Addressing the 105 students was Keynote Speaker, Dr. Jan K. Strother, DVM, who delivered an entertaining, illustrative and engaging address to the incoming class. Taking the podium she articulated, “This is a transcending night – a celebratory night, and as I look out at all of your faces, you are going to change from the person you are, into a doctor of veterinary medicine – and St. George’s University will provide the tools to do just that.”

Dr. Strother used a delightful story of the development of an unusual relationship between her and a bird to elucidate the amazing bond that develops between animals and humans and also to show that animals grow and learn within a relationship. Strother challenged the students to keep their minds open to the forty-two areas of specialty in their chosen profession. She stated, “This is a global school and there are many global opportunities for you. We need new creative energy in our veterinary profession; we need your technology, your ideas and for you to figure out how you’re going to help keep the world healthy. Whatever you choose, I hope that you remember where you came from and that SGU installed integrity, compassion, dignity, tenacity and the desire to be the very best that you can be.”

In her address, the students were left with this powerful resonation by Dr. Jan. K. Strother: “This night is yours, it’s a celebration and it’s an acclamation. This night is the beginning of your life’s journey as a Doctor of Veterinary Medicine. Success is the courage and the confidence to begin, it’s the passion and the persistence to continue, it’s the talent and the tenacity to finish, it’s the road you choose, the meanings you make, the mountains you move, and the example you set. In the end, you don’t just celebrate what you do, but you celebrate who you are. Tonight you are future doctors of veterinary medicine.”

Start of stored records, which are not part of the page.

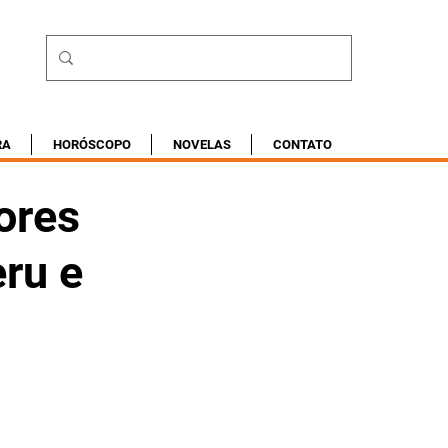
RA
HORÓSCOPO
NOVELAS
CONTATO
ores
ru e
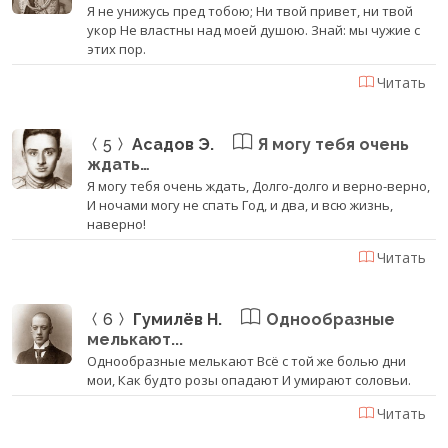
Я не унижусь пред тобою; Ни твой привет, ни твой
укор Не властны над моей душою. Знай: мы чужие с
этих пор.
Читать
5
Асадов Э.
Я могу тебя очень
ждать…
Я могу тебя очень ждать, Долго-долго и верно-верно,
И ночами могу не спать Год, и два, и всю жизнь,
наверно!
Читать
6
Гумилёв Н.
Однообразные
мелькают...
Однообразные мелькают Всё с той же болью дни
мои, Как будто розы опадают И умирают соловьи.
Читать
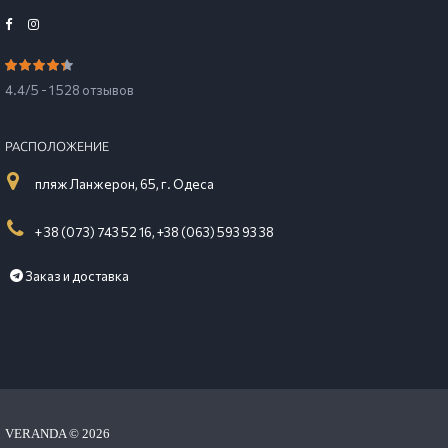
4.4/5 - 1 528 отзывов
РАСПОЛОЖЕНИЕ
пляж Ланжерон, 65, г. Одеса
+ 38 (073) 743 52 16,
+38 (063) 593 93 38
Заказ и доставка
VERANDA ©
2026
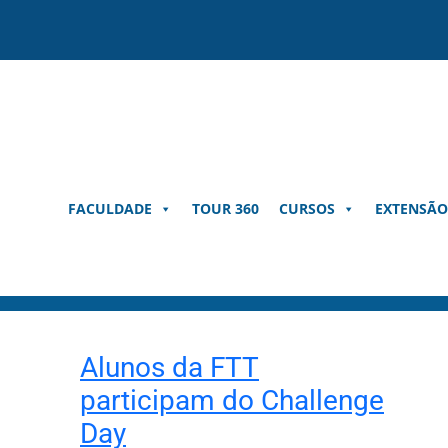
Pular
para
o
conteúdo
FACULDADE
TOUR 360
CURSOS
EXTENSÃO
Alunos da FTT
participam do Challenge
Day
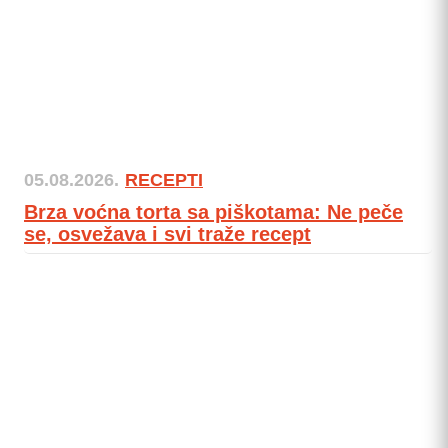
05.08.2026.
RECEPTI
Brza voćna torta sa piškotama: Ne peče
se, osvežava i svi traže recept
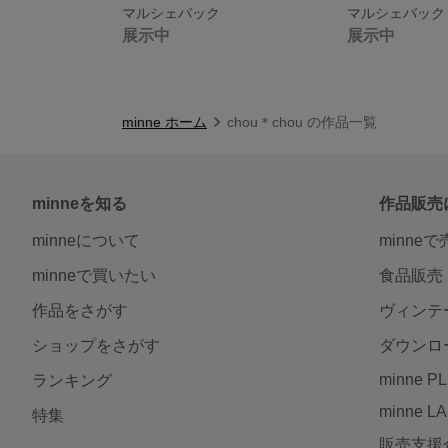
マルシェバック
マルシェバック
展示中
展示中
minne ホーム
chou＊chou の作品一覧
minneを知る
作品販売
minneについて
minne
minneで買いたい
食品販売
作品をさがす
ヴィンテ
ショップをさがす
ダウンロ
minne P
ランキング
minne L
特集
販売支援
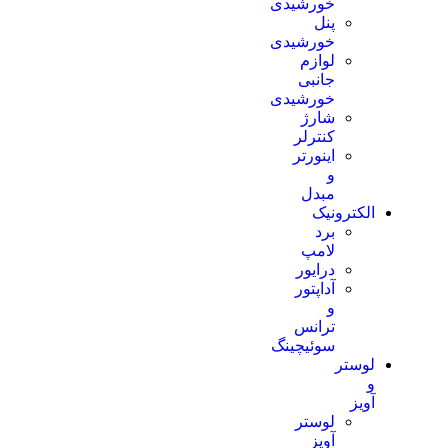
خورشیدی
پنل
خورشیدی
لوازم
جانبی
خورشیدی
شارژ
کنترلر
اینورتر
و
مبدل
الکترونیک
برد
لامپ
درایور
آداپتور
و
ترانس
سوئیچینگ
لوستر
و
آویز
لوستر
آویز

Chancellor, Dr. Charles Modica in his remarks assured the students of the University’s capability and commitment to success.  He stated, “You’re coming into a school that has the accreditation necessary to fulfill your dreams. You have a very dedicated faculty who is very interested in your development, your well being, and who cares about you. Dr. Modica further remarked: “Interacting with persons of different culture and creeds from around the world adds an international flavor to your education that makes your experience more meaningful.”

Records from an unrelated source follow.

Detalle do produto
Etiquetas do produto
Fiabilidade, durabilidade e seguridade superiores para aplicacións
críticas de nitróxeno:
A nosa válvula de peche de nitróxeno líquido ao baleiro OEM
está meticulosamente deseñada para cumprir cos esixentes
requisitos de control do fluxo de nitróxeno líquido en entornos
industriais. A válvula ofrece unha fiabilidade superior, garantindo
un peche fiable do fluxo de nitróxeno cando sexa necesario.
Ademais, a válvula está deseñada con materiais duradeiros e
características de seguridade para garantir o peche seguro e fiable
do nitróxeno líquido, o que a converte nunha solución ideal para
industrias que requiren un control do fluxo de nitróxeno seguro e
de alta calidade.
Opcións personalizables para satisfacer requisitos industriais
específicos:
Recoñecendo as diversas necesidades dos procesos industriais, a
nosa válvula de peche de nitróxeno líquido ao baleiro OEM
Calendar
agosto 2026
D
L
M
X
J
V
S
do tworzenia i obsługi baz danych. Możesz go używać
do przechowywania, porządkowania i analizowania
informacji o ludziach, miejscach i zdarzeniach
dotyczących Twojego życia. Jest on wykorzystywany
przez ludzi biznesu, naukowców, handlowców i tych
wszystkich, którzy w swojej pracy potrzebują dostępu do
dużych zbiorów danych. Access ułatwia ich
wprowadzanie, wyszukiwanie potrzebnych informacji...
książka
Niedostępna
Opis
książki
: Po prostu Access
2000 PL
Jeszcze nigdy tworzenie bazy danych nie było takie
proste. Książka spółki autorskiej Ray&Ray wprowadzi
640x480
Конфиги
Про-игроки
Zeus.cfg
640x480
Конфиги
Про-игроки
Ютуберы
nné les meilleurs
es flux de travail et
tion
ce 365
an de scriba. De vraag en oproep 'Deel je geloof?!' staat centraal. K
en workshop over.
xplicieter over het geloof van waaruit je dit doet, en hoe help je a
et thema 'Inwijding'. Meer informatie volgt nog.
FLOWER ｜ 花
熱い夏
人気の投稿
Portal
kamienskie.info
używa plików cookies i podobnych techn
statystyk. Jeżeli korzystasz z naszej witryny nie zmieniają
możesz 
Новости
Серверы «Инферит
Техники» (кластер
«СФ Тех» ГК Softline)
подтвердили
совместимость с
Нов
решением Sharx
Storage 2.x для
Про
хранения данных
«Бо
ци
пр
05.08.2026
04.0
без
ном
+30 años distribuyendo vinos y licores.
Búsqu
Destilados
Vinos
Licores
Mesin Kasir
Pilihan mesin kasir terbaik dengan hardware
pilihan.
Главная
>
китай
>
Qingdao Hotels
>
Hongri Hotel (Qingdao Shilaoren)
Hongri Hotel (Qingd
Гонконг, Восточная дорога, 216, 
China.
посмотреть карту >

Corroborating these remarks, Dr. Raymond Sis, Dean of the School of Veterinary Medicine further expressed: “St. George’s University is a dynamic and exciting international University which provides a unique environment for the study of modern global veterinary medicine.”

The ultimate purpose of the evening proceedings culminated with the robing of each student in their white coats – the symbol of the profession, and the recitation of the Oath of Professional Commitment.  A lighter moment followed as the students ended the ceremony with a slide show of their team-building exercises during the two-day leadership Professional Attributes Workshop.

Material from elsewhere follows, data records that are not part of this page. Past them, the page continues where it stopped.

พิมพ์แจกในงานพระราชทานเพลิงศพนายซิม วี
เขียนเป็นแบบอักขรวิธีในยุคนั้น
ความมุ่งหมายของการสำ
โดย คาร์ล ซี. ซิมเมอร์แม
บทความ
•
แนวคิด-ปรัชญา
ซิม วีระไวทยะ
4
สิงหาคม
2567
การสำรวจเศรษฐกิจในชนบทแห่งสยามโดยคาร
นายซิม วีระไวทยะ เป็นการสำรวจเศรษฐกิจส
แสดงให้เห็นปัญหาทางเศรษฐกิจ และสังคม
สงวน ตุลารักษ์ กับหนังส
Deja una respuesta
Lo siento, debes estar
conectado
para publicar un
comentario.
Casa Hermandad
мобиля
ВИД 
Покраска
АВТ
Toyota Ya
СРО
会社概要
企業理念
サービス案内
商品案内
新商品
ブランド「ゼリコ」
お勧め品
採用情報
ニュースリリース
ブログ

About Dr. Jan K. Strother 
Dr. Jan K. Strother, DVM, received her doctorate of veterinary medicine from Tuskegee University College of Veterinary Medicine in 1986. After graduation, she opened the North Alabama Cat and Bird Veterinary Clinic in Hartselle, Alabama, in June of 1987.

Dr. Strother opened and operated a second clinic in Huntsville, Alabama, from 1991-1996, and in 1999 had a new clinic constructed in Hartselle, and moved her practice into the new facilities in 2000. Currently she is the founder and hospital director of a four-doctor clinic where she cares for companion animals, birds, and a wide variety of exotic pets.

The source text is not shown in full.